Since requests come in independently, the probability of $X$ conditioned on knowing the number of requests is a Binomial. Specifically: \begin{align*} (X|N) &\sim \Bin(N,p)\\ (Y|N) &\sim \Bin(N, 1-p) \end{align*} To get started we need to first write an expression for the joint probability of $X$ and $Y$. To do so, we use the chain rule: \begin{align*} \P(X=x,Y=y) = \P(X = x, Y=y|N = x+y)\P(N = x+y) \end{align*} We can calculate each term in this expression. The first term is the PMF of the binomial $X|N$ having $x$ "successes". The second term is the probability that the Poisson $N$ takes on the value $x+y$ : \begin{align*} &\P(X = x, Y=y|N = x+y) = { {x + y} \choose x}p^x(1-p)^y \\ &\P(N = x + y) = e^{-\lambda}\frac{\lambda^{x+y}}{(x+y)!} \end{align*} Now we can put those together we have an expression for the joint: \begin{align*} &\P(X = x, Y=y) = { {x + y} \choose x}p^x(1-p)^y e^{-\lambda}\frac{\lambda^{x+y}}{(x+y)!} \end{align*} At this point we have derived the joint distribution over $X$ and $Y$. In order to show that these two are independent, we need to be able to factor the joint: \begin{align*} \P&(X = x, Y=y) \\ &= { {x + y} \choose x}p^x(1-p)^y e^{-\lambda}\frac{\lambda^{x+y}}{(x+y)!} \\ &= \frac{(x+y)!}{x! \cdot y!} p^x(1-p)^y e^{-\lambda}\frac{\lambda^{x+y}}{(x+y)!} \\ &= \frac{1}{x! \cdot y!} p^x(1-p)^y e^{-\lambda}\lambda^{x+y} && \text{Cancel (x+y)!} \\ &= \frac{p^x \cdot \lambda^x}{x!} \cdot \frac{(1-p)^y \cdot \lambda ^{y}}{y!} \cdot e^{-\lambda} && \text{Rearrange} \\ \end{align*} Because the joint can be factored into a term that only has $x$ and a term that only has $y$, the random variables are independent.
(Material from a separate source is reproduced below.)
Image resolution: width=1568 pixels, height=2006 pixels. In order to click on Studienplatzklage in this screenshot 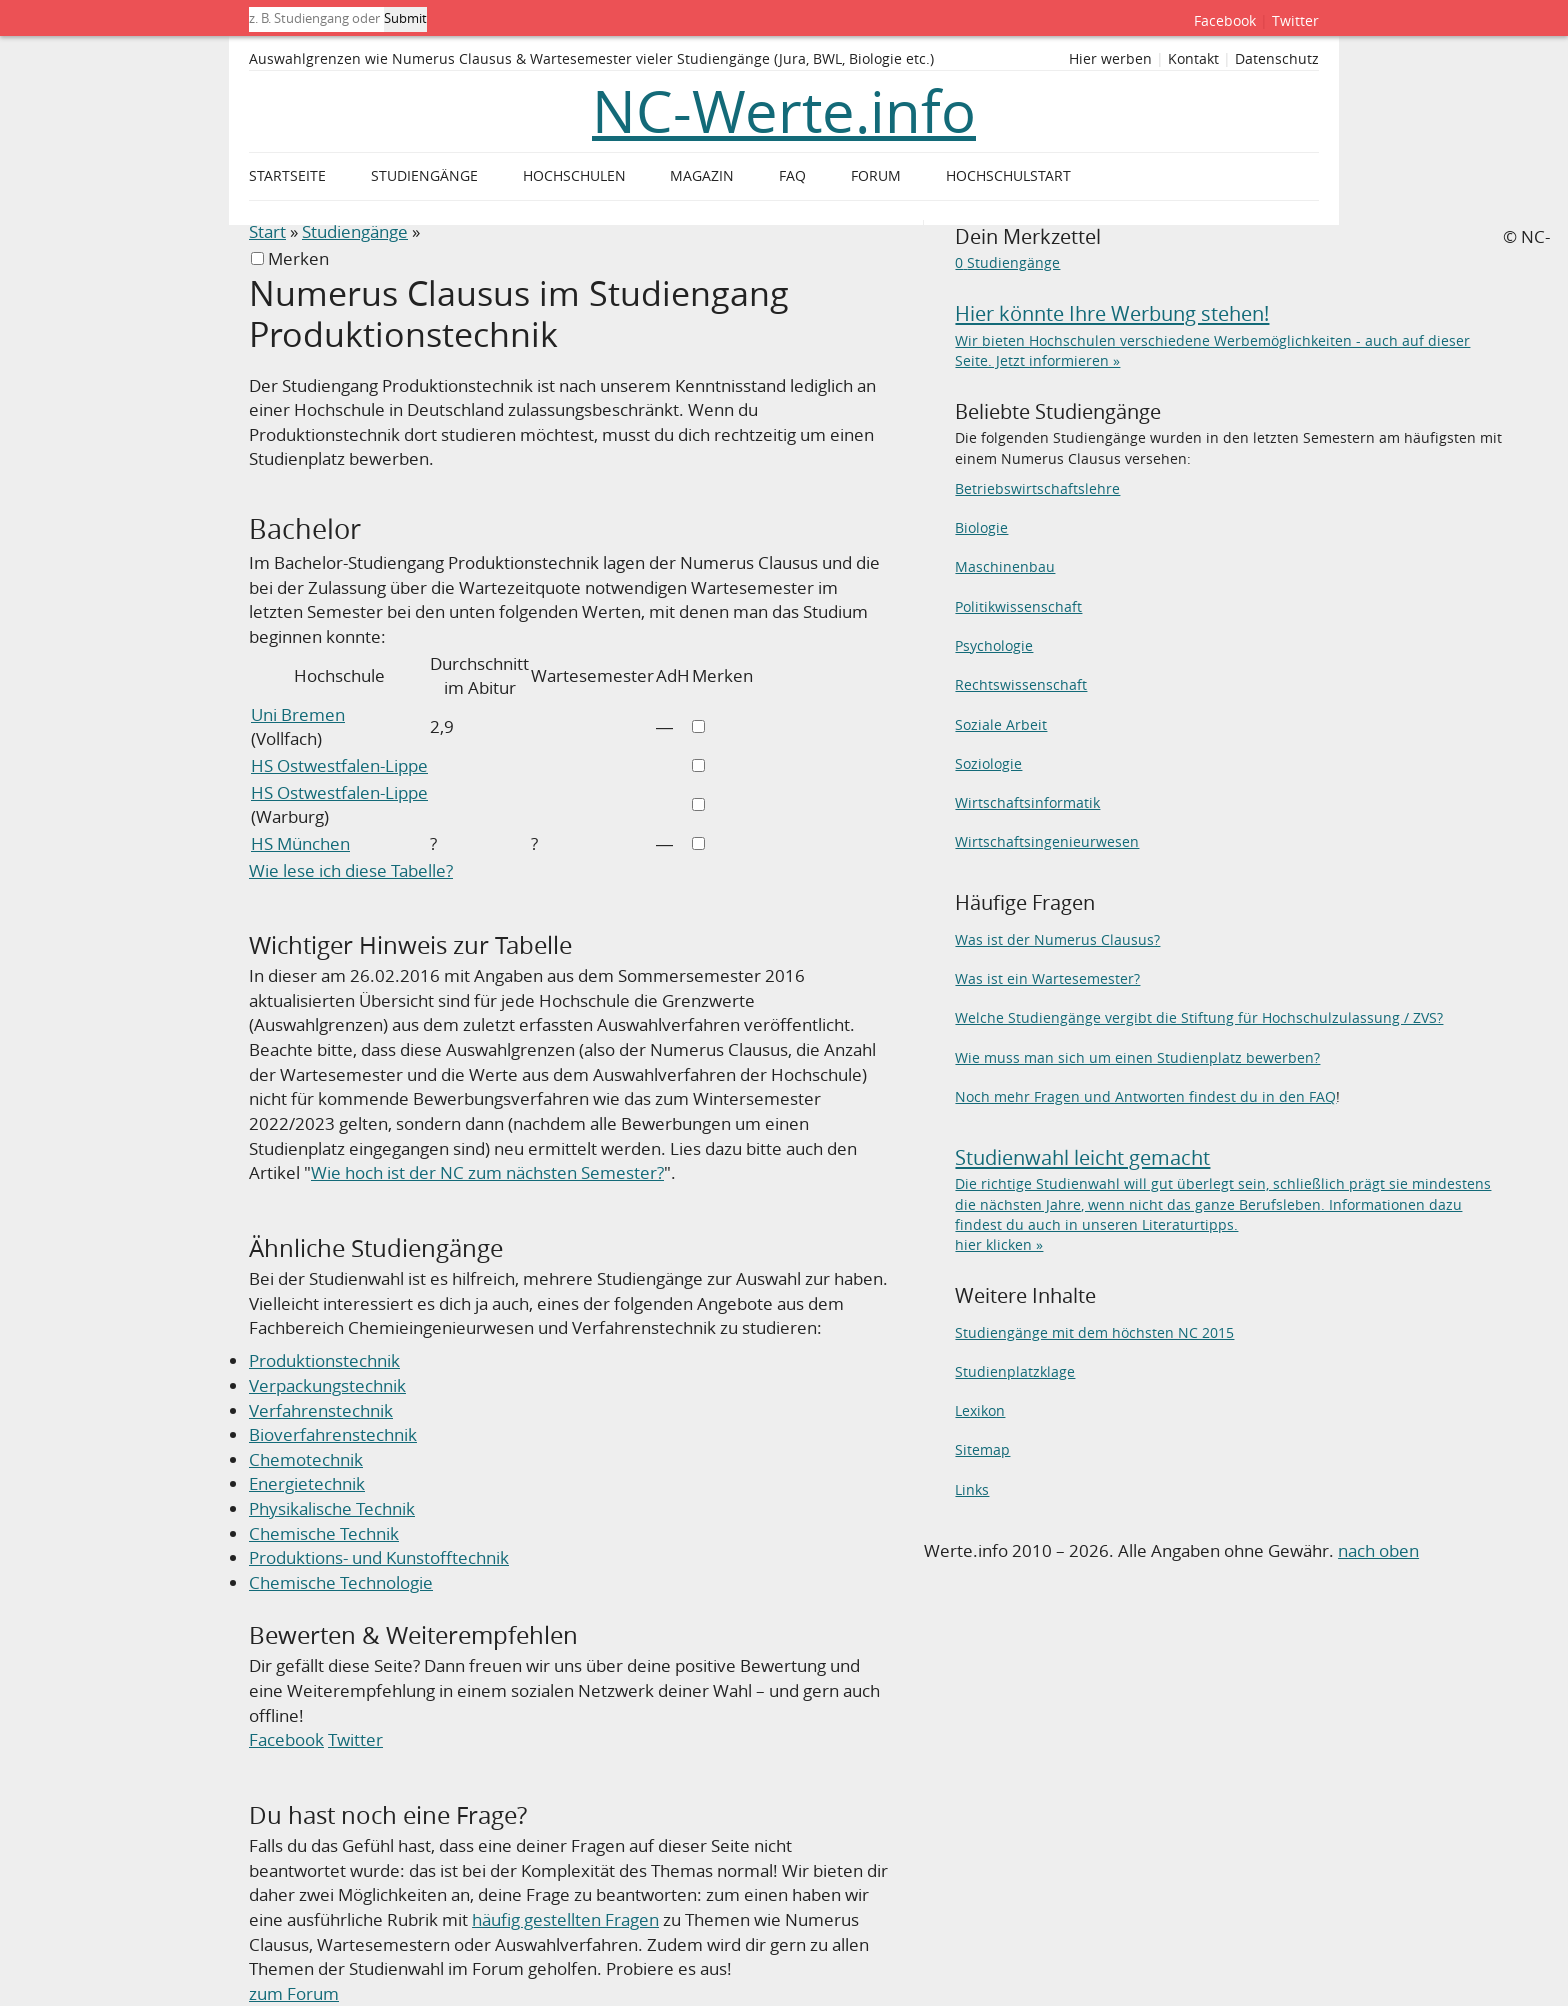 , I will do `click(1015, 1371)`.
## Symmetry of Independence

Independence is symmetric. That means that if random variables $X$ and $Y$ are independent, $X$ is independent of $Y$ and $Y$ is independent of $X$. This claim may seem meaningless but it can be very useful. Imagine a sequence of events $X_1,X_2, \dots$. Let $A_i$ be the event that $X_i$ is a "record value" (eg it is larger than all previous values). Is $A_{n+1}$ independent of $A_n$? It is easier to answer that $A_n$ is independent of $A_{n+1}$. By symmetry of independence both claims must be true.## Expectation of Products

**:**

*Lemma: Product of Expectation for Independent Random Variables*If two random variables $X$ and $Y$ are independent, the expectation of their product is the product of the individual expectations. \begin{align*} &E[X \cdot Y] = E[X] \cdot E[Y] && \text{ if and only if $X$ and $Y$ are independent}\\ &E[g(X)h(Y)] = E[g(X)]E[h(Y)] && \text{ where $g$ and $h$ are functions} \end{align*} Note that this assumes that $X$ and $Y$ are independent. Contrast this to the sum version of this rule (expectation of sum of random variables, is the sum of individual expectations) which does

**not**require the random variables to be independent.